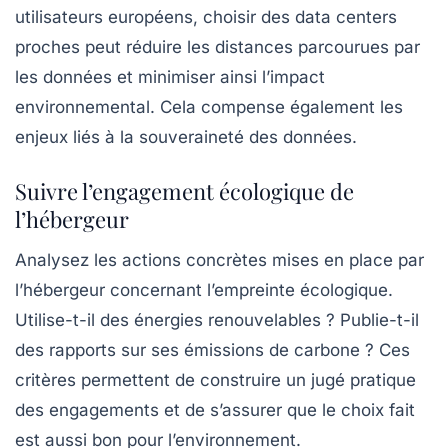
utilisateurs européens, choisir des data centers
proches peut réduire les distances parcourues par
les données et minimiser ainsi l’impact
environnemental. Cela compense également les
enjeux liés à la
souveraineté des données
.
Suivre l’engagement écologique de
l’hébergeur
Analysez les actions concrètes mises en place par
l’hébergeur concernant l’empreinte écologique.
Utilise-t-il des énergies renouvelables ? Publie-t-il
des rapports sur ses émissions de carbone ? Ces
critères permettent de construire un jugé pratique
des engagements et de s’assurer que le choix fait
est aussi bon pour l’environnement.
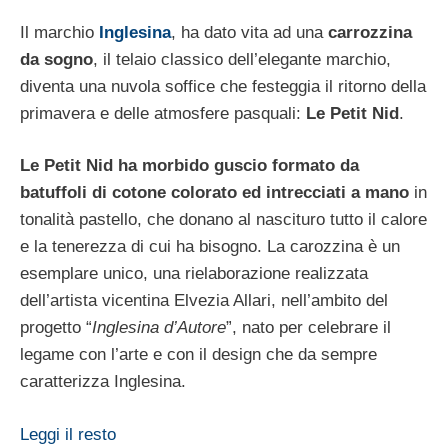
Il marchio
Inglesina
, ha dato vita ad una
carrozzina
da sogno
, il telaio classico dell’elegante marchio,
diventa una nuvola soffice che festeggia il ritorno della
primavera e delle atmosfere pasquali:
Le Petit Nid
.
Le Petit Nid ha morbido guscio formato da
batuffoli di cotone colorato ed intrecciati a mano
in
tonalità pastello, che donano al nascituro tutto il calore
e la tenerezza di cui ha bisogno. La carozzina è un
esemplare unico, una rielaborazione realizzata
dell’artista vicentina Elvezia Allari, nell’ambito del
progetto “
Inglesina d’Autore
”, nato per celebrare il
legame con l’arte e con il design che da sempre
caratterizza Inglesina.
Leggi il resto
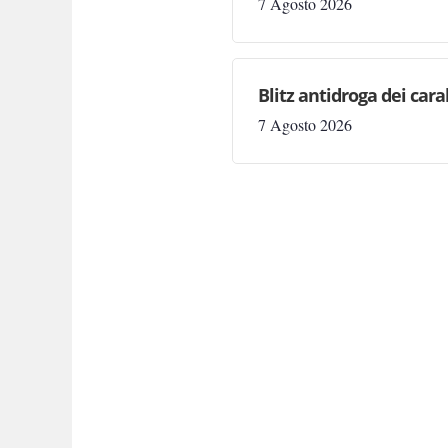
7 Agosto 2026
Blitz antidroga dei cara
7 Agosto 2026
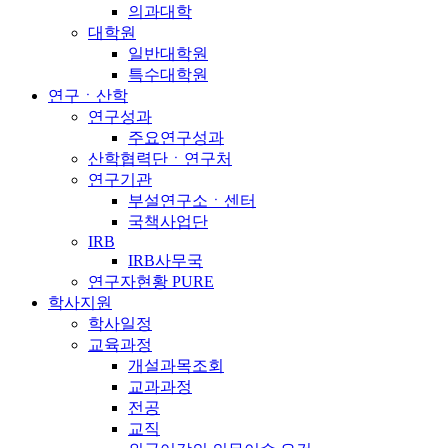
의과대학
대학원
일반대학원
특수대학원
연구ㆍ산학
연구성과
주요연구성과
산학협력단ㆍ연구처
연구기관
부설연구소ㆍ센터
국책사업단
IRB
IRB사무국
연구자현황 PURE
학사지원
학사일정
교육과정
개설과목조회
교과과정
전공
교직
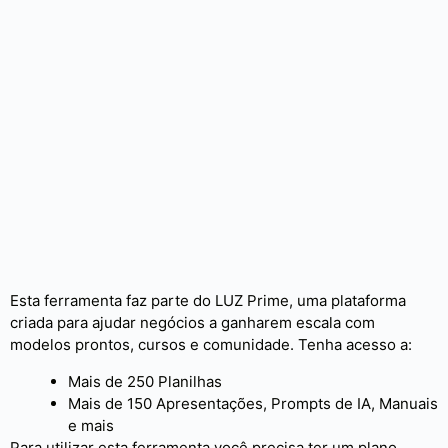
Esta ferramenta faz parte do LUZ Prime, uma plataforma
criada para ajudar negócios a ganharem escala com
modelos prontos, cursos e comunidade. Tenha acesso a:
Mais de 250 Planilhas
Mais de 150 Apresentações, Prompts de IA, Manuais
e mais
Para utilizar esta ferramenta você precisa ter um plano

++++

= Required work =
Restate the entries above word for word, and keep the pictures out.

= Expected output =
utilisateurs européens, choisir des data centers
proches peut réduire les distances parcourues par
les données et minimiser ainsi l’impact
environnemental. Cela compense également les
enjeux liés à la
souveraineté des données
.
Suivre l’engagement écologique de
l’hébergeur
Analysez les actions concrètes mises en place par
l’hébergeur concernant l’empreinte écologique.
Utilise-t-il des énergies renouvelables ? Publie-t-il
des rapports sur ses émissions de carbone ? Ces
critères permettent de construire un jugé pratique
des engagements et de s’assurer que le choix fait
est aussi bon pour l’environnement.
Il marchio
Inglesina
, ha dato vita ad una
carrozzina
da sogno
, il telaio classico dell’elegante marchio,
diventa una nuvola soffice che festeggia il ritorno della
primavera e delle atmosfere pasquali:
Le Petit Nid
.
Le Petit Nid ha morbido guscio formato da
batuffoli di cotone colorato ed intrecciati a mano
in
tonalità pastello, che donano al nascituro tutto il calore
e la tenerezza di cui ha bisogno. La carozzina è un
esemplare unico, una rielaborazione realizzata
dell’artista vicentina Elvezia Allari, nell’ambito del
progetto “
Inglesina d’Autore
”, nato per celebrare il
legame con l’arte e con il design che da sempre
caratterizza Inglesina.
Leggi il resto
7 Agosto 2026
Blitz antidroga dei cara
7 Agosto 2026
의과대학
대학원
일반대학원
특수대학원
연구ㆍ산학
연구성과
주요연구성과
산학협력단ㆍ연구처
연구기관
부설연구소ㆍ센터
국책사업단
IRB
IRB사무국
연구자현황 PURE
학사지원
학사일정
교육과정
개설과목조회
교과과정
전공
교직
Esta ferramenta faz parte do LUZ Prime, uma plataforma
criada para ajudar negócios a ganharem escala com
modelos prontos, cursos e comunidade. Tenha acesso a:
Mais de 250 Planilhas
Mais de 150 Apresentações, Prompts de IA, Manuais
e mais
Para utilizar esta ferramenta você precisa ter um plano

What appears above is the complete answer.